Conclusion: Much euphoria in the share price
The Ukraine crisis, which is currently threatening to escalate, is driving up the share prices of defense companies in particular. With the government declaration by Chancellor Olaf and the increase in spending on the German armed forces to the tune of EUR 100 billion, Rheinmetall saw its share price rise by more than 27% yesterday to EUR 138.70 and reach a new all-time high. There is no question that Rheinmetall, as Germany's leading systems supplier, will benefit.
The target seems ambitious in view of high raw material and energy prices.

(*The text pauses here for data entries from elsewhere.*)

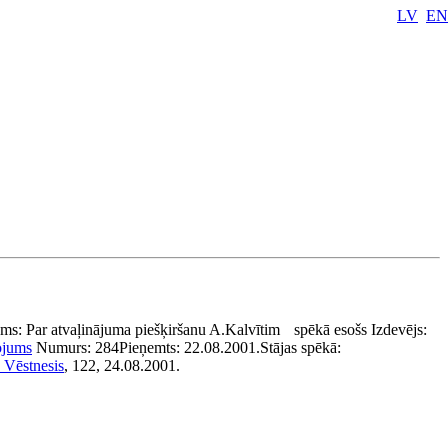
LV
EN
ums:
Par atvaļinājuma piešķiršanu A.Kalvītim
spēkā esošs
Izdevējs:
ojums
Numurs:
284
Pieņemts:
22.08.2001.
Stājas spēkā:
s Vēstnesis
, 122, 24.08.2001.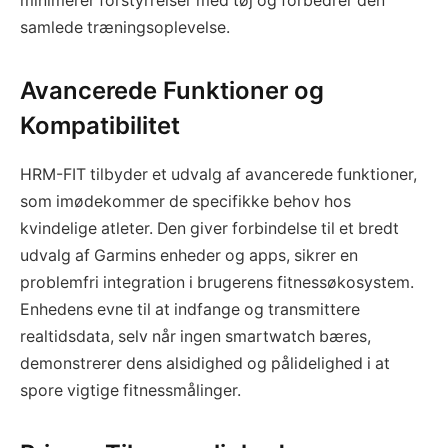
minimerer forstyrrelser med tøj og forbedrer den
samlede træningsoplevelse.
Avancerede Funktioner og
Kompatibilitet
HRM-FIT tilbyder et udvalg af avancerede funktioner,
som imødekommer de specifikke behov hos
kvindelige atleter. Den giver forbindelse til et bredt
udvalg af Garmins enheder og apps, sikrer en
problemfri integration i brugerens fitnessøkosystem.
Enhedens evne til at indfange og transmittere
realtidsdata, selv når ingen smartwatch bæres,
demonstrerer dens alsidighed og pålidelighed i at
spore vigtige fitnessmålinger.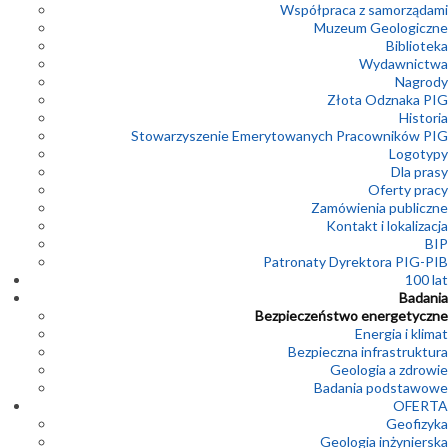
Współpraca z samorządami
Muzeum Geologiczne
Biblioteka
Wydawnictwa
Nagrody
Złota Odznaka PIG
Historia
Stowarzyszenie Emerytowanych Pracowników PIG
Logotypy
Dla prasy
Oferty pracy
Zamówienia publiczne
Kontakt i lokalizacja
BIP
Patronaty Dyrektora PIG-PIB
100 lat
Badania
Bezpieczeństwo energetyczne
Energia i klimat
Bezpieczna infrastruktura
Geologia a zdrowie
Badania podstawowe
OFERTA
Geofizyka
Geologia inżynierska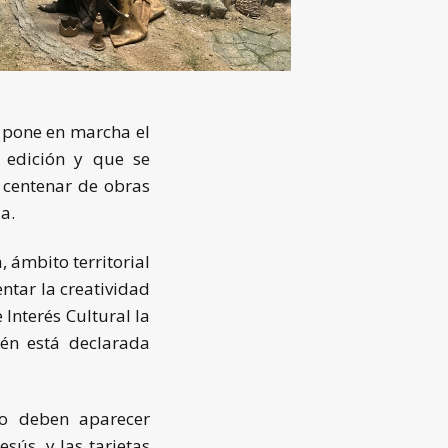
) pone en marcha el
a edición y que se
 centenar de obras
a.
 ámbito territorial
ntar la creatividad
 Interés Cultural la
ién está declarada
ujo deben aparecer
esús, y las tarjetas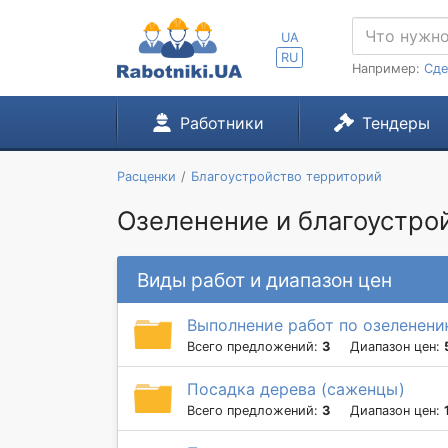
UA
RU
Например:
Сде
Работники
Тендеры
Расценки
Благоустройство территорий
Озеленение и благоустрой
Виды работ и диапазон цен
Выполнение работ по озеленени
Всего предложений:
3
Диапазон цен:
Посадка дерева (саженцы)
Всего предложений:
3
Диапазон цен: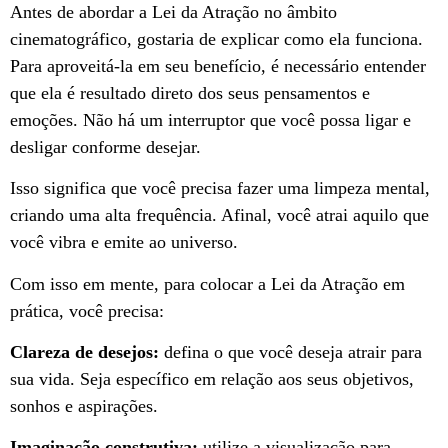
Antes de abordar a Lei da Atração no âmbito
cinematográfico, gostaria de explicar como ela funciona.
Para aproveitá-la em seu benefício, é necessário entender
que ela é resultado direto dos seus pensamentos e
emoções. Não há um interruptor que você possa ligar e
desligar conforme desejar.
Isso significa que você precisa fazer uma limpeza mental,
criando uma alta frequência. Afinal, você atrai aquilo que
você vibra e emite ao universo.
Com isso em mente, para colocar a Lei da Atração em
prática, você precisa:
Clareza de desejos:
defina o que você deseja atrair para
sua vida. Seja específico em relação aos seus objetivos,
sonhos e aspirações.
Imaginação construtiva:
utilize a visualização para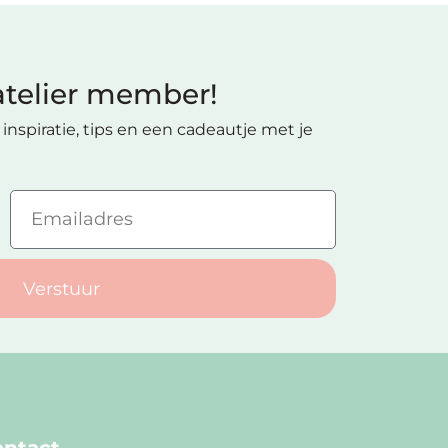
telier member!
inspiratie, tips en een cadeautje met je
Verstuur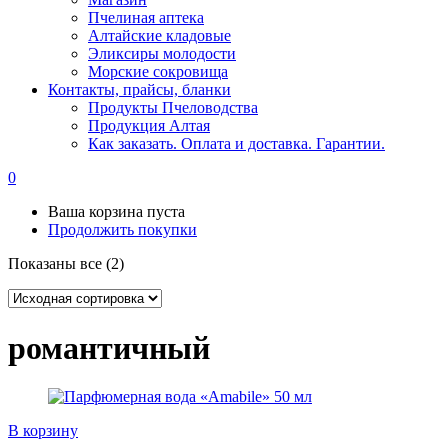
Пчелиная аптека
Алтайские кладовые
Эликсиры молодости
Морские сокровища
Контакты, прайсы, бланки
Продукты Пчеловодства
Продукция Алтая
Как заказать. Оплата и доставка. Гарантии.
0
Ваша корзина пуста
Продолжить покупки
Показаны все (2)
романтичный
В корзину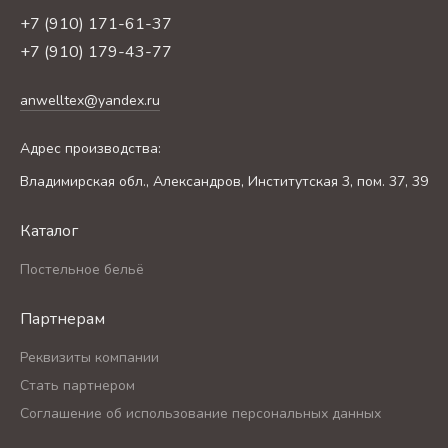
+7 (910) 171-61-37
+7 (910) 179-43-77
anwelltex@yandex.ru
Адрес производства:
Владимирская обл., Александров, Институтская 3, пом. 37, 39
Каталог
Постельное бельё
Партнерам
Реквизиты компании
Стать партнером
Соглашение об использование персональных данных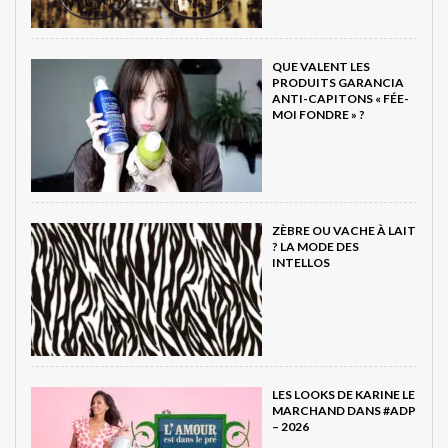
QUE VALENT LES
PRODUITS GARANCIA
ANTI-CAPITONS « FÉE-
MOI FONDRE » ?
ZÈBRE OU VACHE À LAIT
? LA MODE DES
INTELLOS
LES LOOKS DE KARINE LE
MARCHAND DANS #ADP
– 2026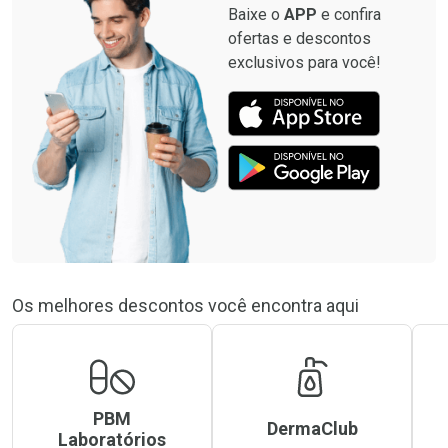
Baixe o
APP
e confira
ofertas e descontos
exclusivos para você!
Os melhores descontos você encontra aqui
PBM
DermaClub
Laboratórios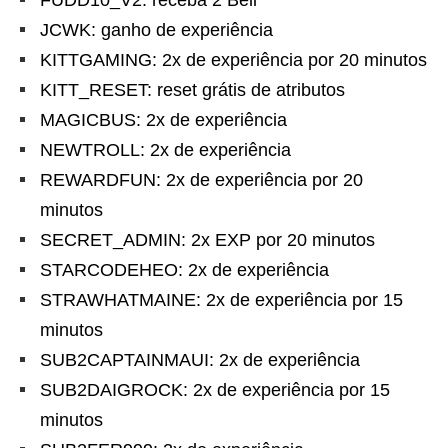
FUDD10_V2: receba 2 Beli
JCWK: ganho de experiência
KITTGAMING: 2x de experiência por 20 minutos
KITT_RESET: reset grátis de atributos
MAGICBUS: 2x de experiência
NEWTROLL: 2x de experiência
REWARDFUN: 2x de experiência por 20
minutos
SECRET_ADMIN: 2x EXP por 20 minutos
STARCODEHEO: 2x de experiência
STRAWHATMAINE: 2x de experiência por 15
minutos
SUB2CAPTAINMAUI: 2x de experiência
SUB2DAIGROCK: 2x de experiência por 15
minutos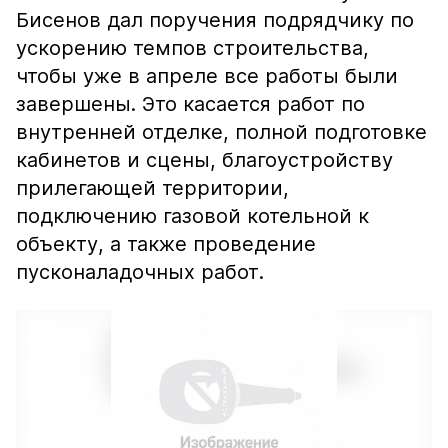
Бисенов дал поручения подрядчику по
ускорению темпов строительства,
чтобы уже в апреле все работы были
завершены. Это касается работ по
внутренней отделке, полной подготовке
кабинетов и сцены, благоустройству
прилегающей территории,
подключению газовой котельной к
объекту, а также проведение
пусконаладочных работ.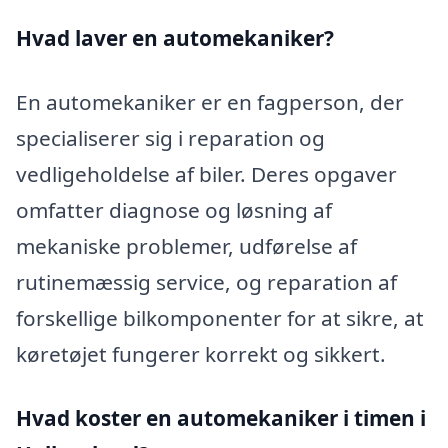
Hvad laver en automekaniker?
En automekaniker er en fagperson, der
specialiserer sig i reparation og
vedligeholdelse af biler. Deres opgaver
omfatter diagnose og løsning af
mekaniske problemer, udførelse af
rutinemæssig service, og reparation af
forskellige bilkomponenter for at sikre, at
køretøjet fungerer korrekt og sikkert.
Hvad koster en automekaniker i timen i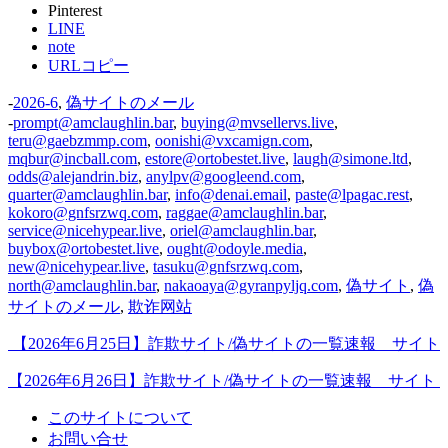
Pinterest
LINE
note
URLコピー
-
2026-6
,
偽サイトのメール
-
prompt@amclaughlin.bar
,
buying@mvsellervs.live
,
teru@gaebzmmp.com
,
oonishi@vxcamign.com
,
mqbur@incball.com
,
estore@ortobestet.live
,
laugh@simone.ltd
,
odds@alejandrin.biz
,
anylpv@googleend.com
,
quarter@amclaughlin.bar
,
info@denai.email
,
paste@lpagac.rest
,
kokoro@gnfsrzwq.com
,
raggae@amclaughlin.bar
,
service@nicehypear.live
,
oriel@amclaughlin.bar
,
buybox@ortobestet.live
,
ought@odoyle.media
,
new@nicehypear.live
,
tasuku@gnfsrzwq.com
,
north@amclaughlin.bar
,
nakaoaya@gyranpyljq.com
,
偽サイト
,
偽
サイトのメール
,
欺诈网站
【2026年6月25日】詐欺サイト/偽サイトの一覧速報 サイト
【2026年6月26日】詐欺サイト/偽サイトの一覧速報 サイト
このサイトについて
お問い合せ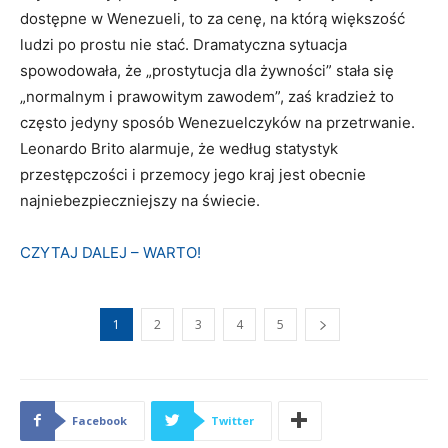
dostępne w Wenezueli, to za cenę, na którą większość
ludzi po prostu nie stać. Dramatyczna sytuacja
spowodowała, że „prostytucja dla żywności” stała się
„normalnym i prawowitym zawodem”, zaś kradzież to
często jedyny sposób Wenezuelczyków na przetrwanie.
Leonardo Brito alarmuje, że według statystyk
przestępczości i przemocy jego kraj jest obecnie
najniebezpieczniejszy na świecie.
CZYTAJ DALEJ – WARTO!
1
2
3
4
5
Facebook
Twitter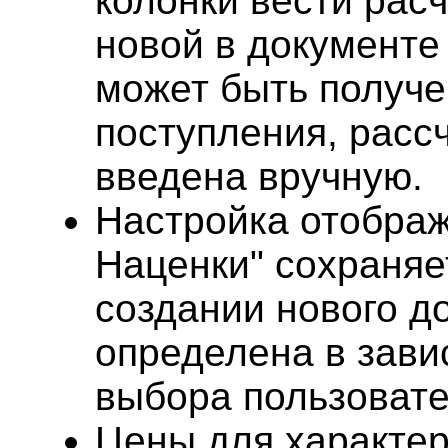
колонки вести расч
новой в документе
может быть получе
поступления, расс
введена вручную.
Настройка отображ
Наценки" сохраняе
создании нового д
определена в зави
выбора пользовате
Цены для характер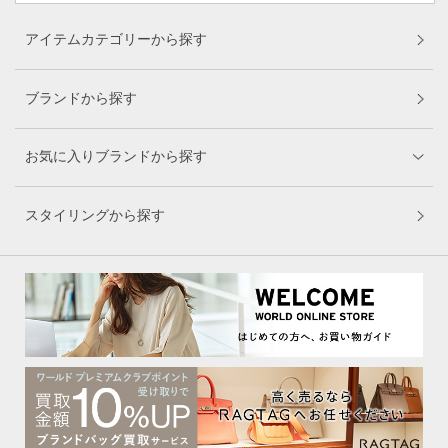
アイテムカテゴリーから探す
ブランドから探す
お気に入りブランドから探す
スタイリングから探す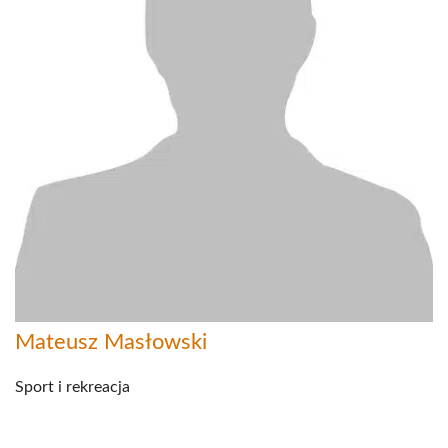
Mateusz Masłowski
Sport i rekreacja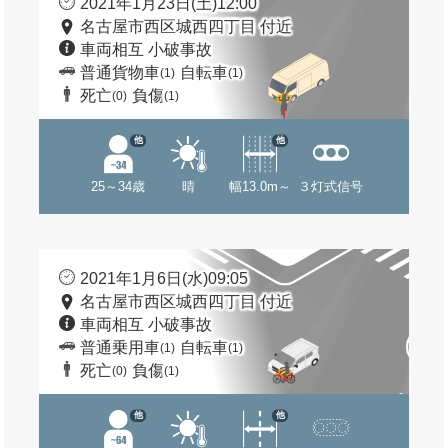
2021年1月23日(土)12:00
名古屋市西区城西四丁目 付近
車両相互 小破事故
普通貨物車
自転車
(1)
(1)
死亡
負傷
(0)
(1)
他
他
25～34歳
晴
幅13.0m～
３灯式信号
2021年1月6日(水)09:05
名古屋市西区城西四丁目 付近
車両相互 小破事故
普通乗用車
自転車
(1)
(1)
死亡
負傷
(0)
(1)
他
他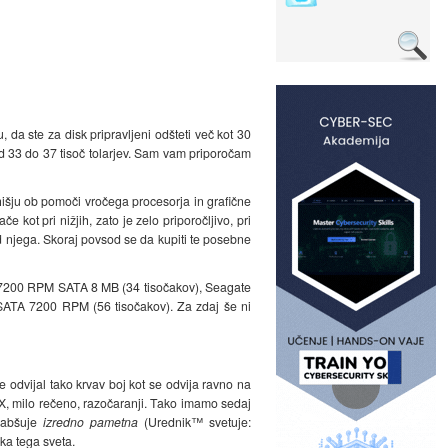
 da ste za disk pripravljeni odšteti več kot 30
d 33 do 37 tisoč tolarjev. Sam vam priporočam
ohišju ob pomoči vročega procesorja in grafične
 kot pri nižjih, zato je zelo priporočljivo, pri
od njega. Skoraj povsod se da kupiti te posebne
B 7200 RPM SATA 8 MB (34 tisočakov), Seagate
TA 7200 RPM (56 tisočakov). Za zdaj še ni
e odvijal tako krvav boj kot se odvija ravno na
V3X, milo rečeno, razočaranji. Tako imamo sedaj
slabšuje
izredno pametna
(Urednik™ svetuje:
ka tega sveta.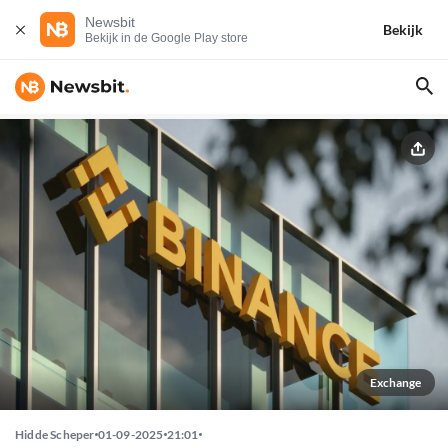
Newsbit
Bekijk
Bekijk in de Google Play store
Exchange
Hidde Scheper
01-09-2025
21:01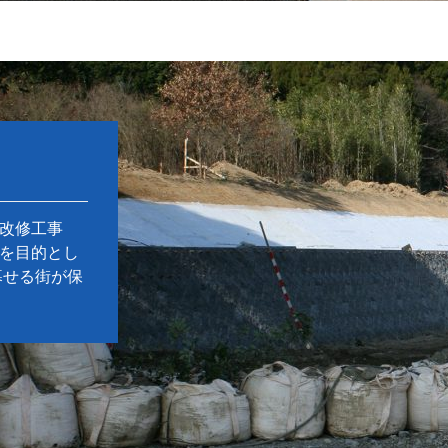
改修工事
を目的とし
暮せる街が保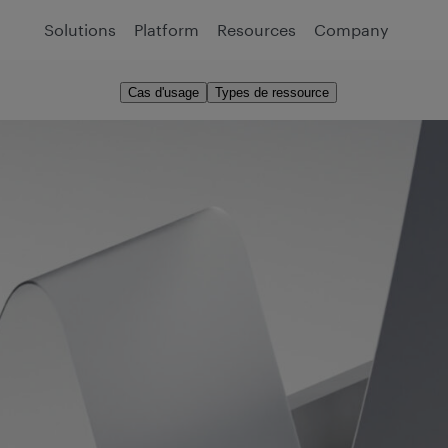
Solutions
Platform
Resources
Company
Cas d'usage
Types de ressource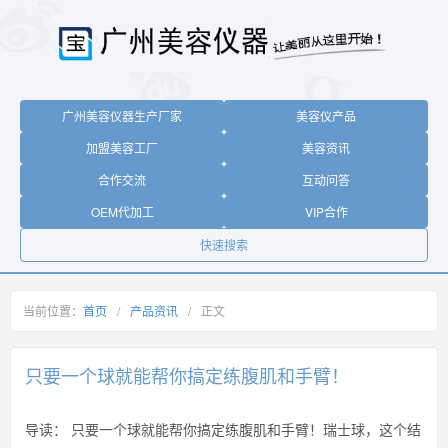
广州美容仪器生产厂家
美容仪产品
加盟美容工厂
美容资讯
合作交流
互动问答
OEM代加工
VIP合作
快速搜索
当前位置：
首页
/
产品资讯
/
正文
只要一个球就能帮你搞定练腹肌和手臂！
导读：
只要一个球就能帮你搞定练腹肌和手臂！瑞士球，这个结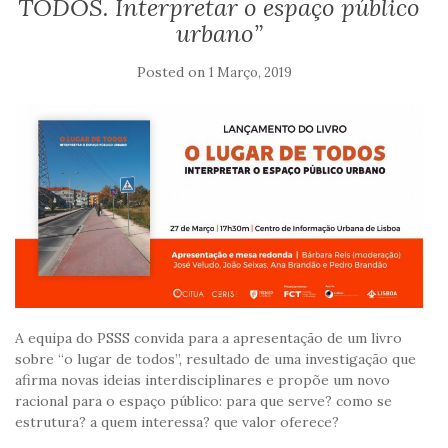
TODOS. Interpretar o espaço público
urbano”
Posted on
1 Março, 2019
A equipa do PSSS convida para a apresentação de um livro
sobre “o lugar de todos”, resultado de uma investigação que
afirma novas ideias interdisciplinares e propõe um novo
racional para o espaço público: para que serve? como se
estrutura? a quem interessa? que valor oferece?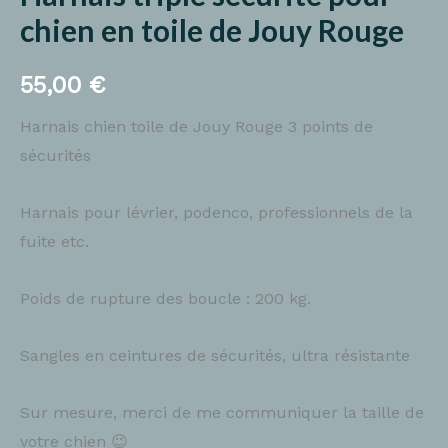
chien en toile de Jouy Rouge
55,00
€
Harnais chien toile de Jouy Rouge 3 points de
sécurités
Harnais pour lévrier, podenco, professionnels de la
fuite etc.
Poids de rupture des boucle : 200 kg.
Sangles en ceintures de sécurités, ultra résistante
Sur mesure, merci de me communiquer la taille de
votre chien 😉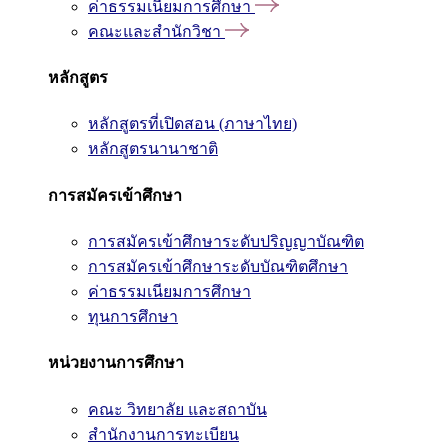
ค่าธรรมเนียมการศึกษา
คณะและสำนักวิชา
หลักสูตร
หลักสูตรที่เปิดสอน (ภาษาไทย)
หลักสูตรนานาชาติ
การสมัครเข้าศึกษา
การสมัครเข้าศึกษาระดับปริญญาบัณฑิต
การสมัครเข้าศึกษาระดับบัณฑิตศึกษา
ค่าธรรมเนียมการศึกษา
ทุนการศึกษา
หน่วยงานการศึกษา
คณะ วิทยาลัย และสถาบัน
สำนักงานการทะเบียน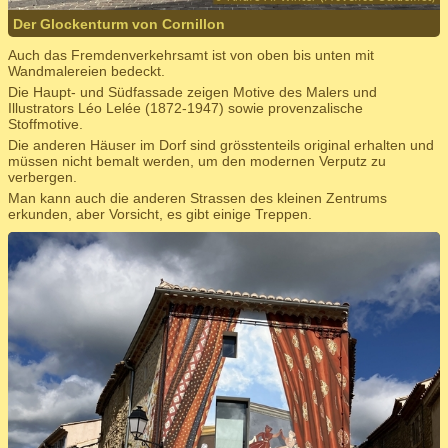
Der Glockenturm von Cornillon
Auch das Fremdenverkehrsamt ist von oben bis unten mit
Wandmalereien bedeckt.
Die Haupt- und Südfassade zeigen Motive des Malers und
Illustrators Léo Lelée (1872-1947) sowie provenzalische
Stoffmotive.
Die anderen Häuser im Dorf sind grösstenteils original erhalten und
müssen nicht bemalt werden, um den modernen Verputz zu
verbergen.
Man kann auch die anderen Strassen des kleinen Zentrums
erkunden, aber Vorsicht, es gibt einige Treppen.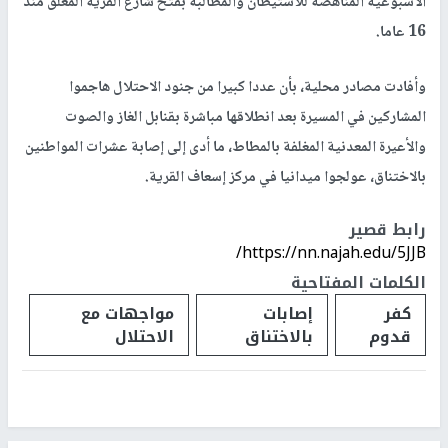
الأسبوعية المناهضة للاستيطان والمطالبة بفتح شارع القرية المغلق منذ
16 عاما.
وأفادت مصادر محلية، بأن عددا كبيرا من جنود الاحتلال هاجموا
المشاركين في المسيرة بعد انطلاقها مباشرة بقنابل الغاز والصوت
والأعيرة المعدنية المغلفة بالمطاط، ما أدى إلى إصابة عشرات المواطنين
بالاختناق، عولجوا ميدانيا في مركز إسعاف القرية.
رابط قصير
https://nn.najah.edu/5JJB/
الكلمات المفتاحية
كفر
إصابات
مواجهات مع
قدوم
بالاختناق
الاحتلال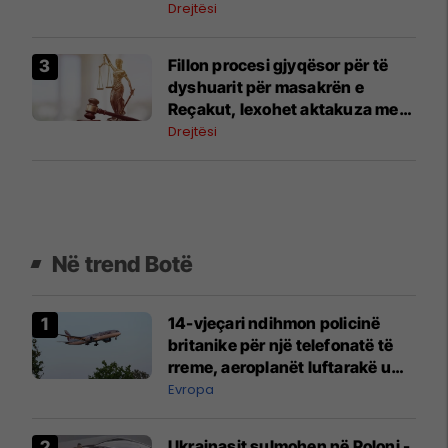
prova
Drejtësi
Fillon procesi gjyqësor për të
dyshuarit për masakrën e
Reçakut, lexohet aktakuza me
të akuzuarit në mungesë
Drejtësi
Në trend Botë
14-vjeçari ndihmon policinë
britanike për një telefonatë të
rreme, aeroplanët luftarakë u
ngritën në ajër për të
Evropa
interceptuar fluturaken e Qatar
Airways që po shkonte drejt
Ukrainasit sulmohen në Poloni -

In an interview with Handelsblatt, CEO Armin Papperger said that Rheinmetall had already offered the German government a comprehensive supply of armaments. In total, the package consisting of ammunition, helicopters and tracked and wheeled tanks would have a volume of EUR 42 billion. In addition, the CEO expects orders not only from Germany but also from other countries. He said he had already received inquiries from a number of NATO countries, especially from Eastern Europe.
Overall, the Company is broadly positioned with its realignment and should generate increasing sales in the long term as a result of growing defense budgets in several countries. Nevertheless, the rise is currently exaggerated, and with a price/earnings ratio of 13.63 based on estimates for 2023, Rheinmetall is no longer cheap either. Should the geopolitical situation ease, prices should normalize back to the EUR 100 range. Moreover, due to high raw material and energy prices, there is enormous pressure to maintain the margin target of 10% in the long term.